Wednesday, March 18, 2009

Of Patriots and Assassins

by Patrick J. Buchanan

During Nixon's historic trip to China in 1972, his interpreter and I, free for a few hours, conscripted a driver to take us on a tour of Beijing. Somewhere in my files are photos from that day we toured the grim city of Chairman Mao in the time of the Great Proletarian Cultural Revolution.

The interpreter: Charles Freeman -- the same Charles Freeman Adm. Dennis Blair chose to chair the National Intelligence Council that prepares National Intelligence Estimates on critical national security issues such as Iran's nuclear program.

Educated at Yale and Harvard Law, Freeman has served his country in Delhi, Taipei, Bangkok and Beijing. He was Ronald Reagan's deputy assistant secretary of state for Africa and Bill Clinton's assistant secretary of defense for international security affairs. George Bush I named him ambassador to Saudi Arabia. Freeman was our man in Riyadh when Gen.

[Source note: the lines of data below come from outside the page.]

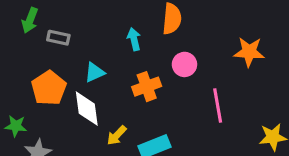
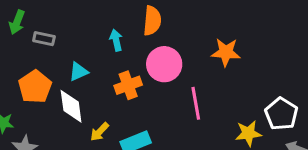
pink circle: (184, 64) -> (164, 64), size x1.5

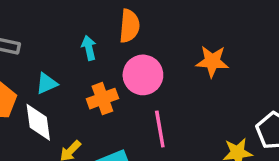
pink line: (196, 103) -> (160, 129), moved

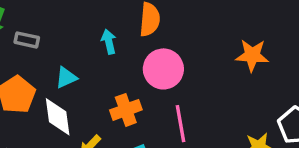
orange star: (212, 61) -> (252, 55), moved
orange cross: (102, 99) -> (126, 110), moved

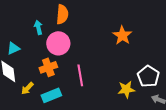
orange star: (252, 55) -> (122, 35), turned 30
pink circle: (163, 69) -> (58, 43), moved

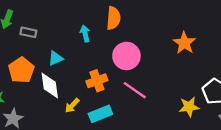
pink circle: (58, 43) -> (126, 56), moved
pink line: (80, 75) -> (135, 90), turned -45

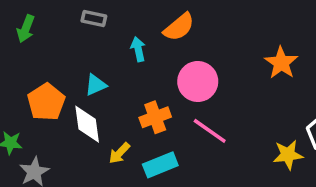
orange semicircle: (113, 18) -> (179, 27), turned 45
gray rectangle: (28, 32) -> (94, 18), moved

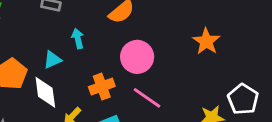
cyan arrow: (138, 49) -> (78, 39), moved

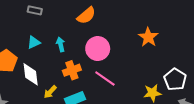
cyan arrow: (78, 39) -> (61, 44), moved
cyan triangle: (52, 60) -> (34, 42), moved

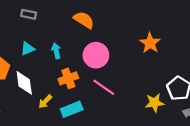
orange semicircle: (86, 16) -> (84, 20), turned -108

Norman Schwarzkopf and 500,000 U.S. troops arrived to evict the army of Saddam Hussein from Kuwait.

In 1997, Freeman succeeded George McGovern as president of the Middle East Policy Council -- and he began to speak out.

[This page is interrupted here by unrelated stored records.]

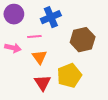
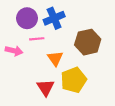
purple circle: (14, 14) -> (27, 18), moved
orange triangle: (40, 57) -> (55, 58), moved

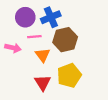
brown hexagon: (88, 42) -> (65, 40), moved
orange triangle: (55, 58) -> (43, 55), moved

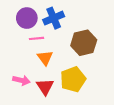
brown hexagon: (65, 40) -> (84, 43), moved
pink arrow: (13, 48) -> (21, 80), moved

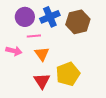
brown hexagon: (84, 43) -> (78, 22), moved
pink arrow: (21, 80) -> (14, 51), moved

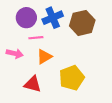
orange triangle: (42, 54) -> (44, 57), turned 35
red triangle: (42, 81) -> (33, 84), moved, turned -42

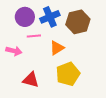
orange triangle: (44, 57) -> (57, 48), moved

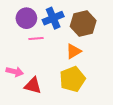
orange triangle: (57, 48) -> (73, 51), moved
pink arrow: (14, 51) -> (15, 72), moved

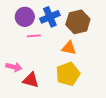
orange triangle: (73, 51) -> (69, 48), turned 42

He opposed the bombing of Serbia and said aloud what few privately deny: Reflexive support for Israel's repression of the Palestinian people is high among the reasons America is no longer seen as a beacon of liberation in the Arab and Muslim world.

Freeman echoed the Obama of yesterday, who bravely blurted, "Nobody is suffering more than the Palestinian people."